Die Band betritt unspektakulär die Bühne des gemütlichen und vollbesetzten kleinen Londoner Theaters und geht mit dem Titelsong des dritten Studioalbums sogleich in die Vollen. Interessant der Aufbau: Morse mit Keyboards auf der linken Seite, in der Mitte die Saitenzupfer, rechts das Podest mit dem Schlagzeug Portnoys – also nicht wie üblich hinten. Tja, Portnoy – mit urigem Bart – ist eben nicht irgendein Drummer! Nachdem, was man hier wieder sehen kann, dürfte man ihn sicher zu einem der besten Schlagwerker der Welt rechnen. Und auf diese Weise kann man ihm beim Spielen auch genau zusehen! Besonders schön ist hier ebenso zu sehen, wie das Zusammenspiel der beiden Sänger Morse und Stolt wirkt. In gleicher Weise geht es weiter. Nach "All of the Above" gibt es eine kleine Verschnaufpause mit Stolt und Morse allein auf der Bühne und dem fast barocken und folkig angehauchten "We All Need Some Light", wo mir die Gitarrenläufe manchmal Steve Howe auf "Close to the Edge" in Erinnerung rufen oder manche Songs von Roy Harper. Nach und nach stößt der Rest der Band wieder zu den beiden. Ebenfalls kann hier Morse erneut beweisen, dass er nicht nur ein begnadeter Tastenvirtuose ist, sondern ebenso sehr die Akustikgitarre mit viel Gefühl beherrscht. Auch der Zugabenteil hat es mit "Bridge Across Forever" und "Stranger in Your Soul" in sich, mit vielen Gags wie Neal Morse an den Drums etwa, während Mike Portnoy in Peter-Gabriel-Manier auf Zuschauerhänden durch den Saal gereicht wird.
Bei den Extras gibt es einen Blick hinter die Kulissen und auf den Touralltag der Gruppe. Doku 1 ist ganz witzig und teils Wackelkamera ein kleines Roadmovie. Man bekommt auch ein Blick in den Proberaum und viel "Talking" und auch manchmal Geblödel. Und der Instrumententausch und ein kurzes "Smoke on the Water" ist genial... Gute Mischung aus Gags und Information. Auch das Interview (ca. 18 Min.) ist wirklich anhörens- und sehenswert. Leider mal wieder keine deutschen Untertitel !! Ach ja, das Musikextra "The Return Of The Giant Hogweed" ist umwerfend.
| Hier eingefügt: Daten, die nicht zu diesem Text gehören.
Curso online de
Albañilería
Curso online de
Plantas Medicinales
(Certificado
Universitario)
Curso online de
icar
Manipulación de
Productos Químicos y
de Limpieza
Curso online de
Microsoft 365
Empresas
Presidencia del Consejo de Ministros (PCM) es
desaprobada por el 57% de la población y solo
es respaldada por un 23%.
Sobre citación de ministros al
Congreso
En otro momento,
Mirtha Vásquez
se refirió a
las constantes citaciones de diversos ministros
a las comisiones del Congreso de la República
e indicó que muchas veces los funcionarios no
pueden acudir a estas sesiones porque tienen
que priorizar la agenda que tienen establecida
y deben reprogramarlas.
Fazit: Hier kriegt nicht nur der eingefleischte Transatlantic-Fan seine Vollbedienung, auch für den "normalen" Prog-Fan ist das Werk eine Empfehlung. Insgesamt gefällt mir die Musik von Transatlantic etwa besser als Flowerkings, denn es kommen einfach vier verschiedene musikalische Geister zusammen, die einen originären Sound erschaffen – klar, mit den üblichen Verdächtigen als Einflussquellen wie Yes oder Genesis –, aber das wird mit eigenen Ideen derart transformiert, dass dabei zeitlose Musik herauskommt. Ein größeres Lob gibt es wohl nicht. Und live wirken die Songs, trotz der Routine der Profis, nochmal erfrischender, flotter und mit dem Quentchen mehr Lebendigkeit, was den Studioversionen vielleicht manchmal abgeht. Und die Abstimmung der Stimmen aller fünf Musiker bei den mehrstimmigen Teilen ist astrein. Einfach klasse.
Technisch, denke ich, gibt es für den Hauptteil nichts zu bemängeln. Sehr gutes Bild, sehr guter Klang, eine gute und abwechslungsreiche Kameraregie, die zwischen Totalen, Nahaufnahmen und Details clever wechselt.